What if anyone could make perfect films and shows?

An app appears on every smart phone and computer in the world today. It allows you to create any film or show exactly the same in every way as a normally made one. You wouldn’t know it was artificially generated but for the site you’re viewing it on. The site can’t be blocked or taken down in any way. You can input entire scripts and lengthy lists of instructions or you can put in general prompts and get a quality product to be posted or refined further. You can make a Star Wars film written by Scorsese and scored by Williams, an anthology show directed by Tarantino, a crime film starring Brad Pitt and Rebecca Hall, etc. The results will all be perfectly categorized and sorted by length, genre, cast, etc. for everyone to access.

The only restrictions are that you can’t make something more extreme than an R rating and the films and shows made on the site can’t be viewed or shared anywhere else by any means.

What would happen next and how would this affect society and the entertainment industry?

Almost everybody would start making the same two or three films over and over. Maybe a few brilliant and original selections now and then. But mostly a massive reversion to the mean.

Quality is, of course, subjective but I assume you mean a polished product. I assume it would wind up a lot like video game mod/level/map maker sites where a small number of creations take off and get 1,599,340 downloads and 5/5 stars and the rest languish in obscurity. Not sure of the effect on the entertainment industry as a whole but I assume they’d lean into watching stuff natively on the big screen (or even big television) versus on your phone or trying to project your phone/PC onto a larger screen.

It would make an interesting App for a streaming service. “Custom TV. Tell us what YOU want!” You provide the prompts like in the OP and watch the output.
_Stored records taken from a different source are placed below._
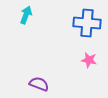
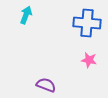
purple semicircle: moved 7 px right, 1 px down
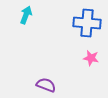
pink star: moved 2 px right, 2 px up
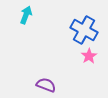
blue cross: moved 3 px left, 7 px down; rotated 24 degrees clockwise
pink star: moved 2 px left, 2 px up; rotated 28 degrees clockwise
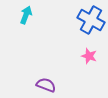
blue cross: moved 7 px right, 10 px up
pink star: rotated 21 degrees counterclockwise
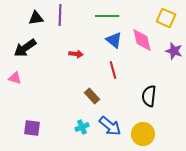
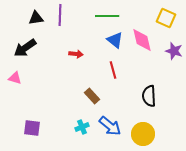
blue triangle: moved 1 px right
black semicircle: rotated 10 degrees counterclockwise
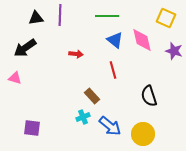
black semicircle: rotated 15 degrees counterclockwise
cyan cross: moved 1 px right, 10 px up
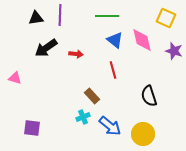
black arrow: moved 21 px right
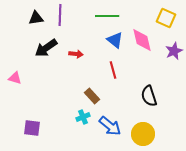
purple star: rotated 30 degrees clockwise
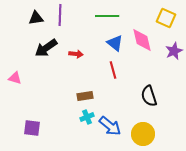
blue triangle: moved 3 px down
brown rectangle: moved 7 px left; rotated 56 degrees counterclockwise
cyan cross: moved 4 px right
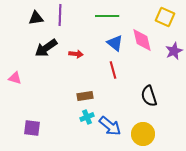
yellow square: moved 1 px left, 1 px up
Maybe they could have a service where you upload your pic and they can put you in any part of an existing movie. It would be Seinfeldvision but for yourself.

In a smaller sense something like this has already happened with writings and opinions. Once, the cost of printing and distribution served as a filter for writings based on how well-received the ideas expressed were. Publishers and the writers they vetted could gain a reputation for being worth listening to, vindicated by sales. Music and video had even higher entry barriers.

Then the Internet came and now anyone could write anything and it could potentially reach a planetary audience. Quickly vindicating Theodore Sturgeon’s opinion that 90% of everything is crap. (And in hindsight Sturgeon was being generous). If anyone can produce a Hollywood-quality video, then the problem becomes one of sorting needles out of haystacks; what’s worth even looking at? My take is that this situation will end up mirroring the rise of “influencers”, people who for one reason or another have been successful at capturing the public imagination.

People would complain that it was “stealing” if past human creations were in any way involved in the creation on the software. Also, say that it “isn’t art”, that the creators are “techbros”, and that they’re taking their jerbs.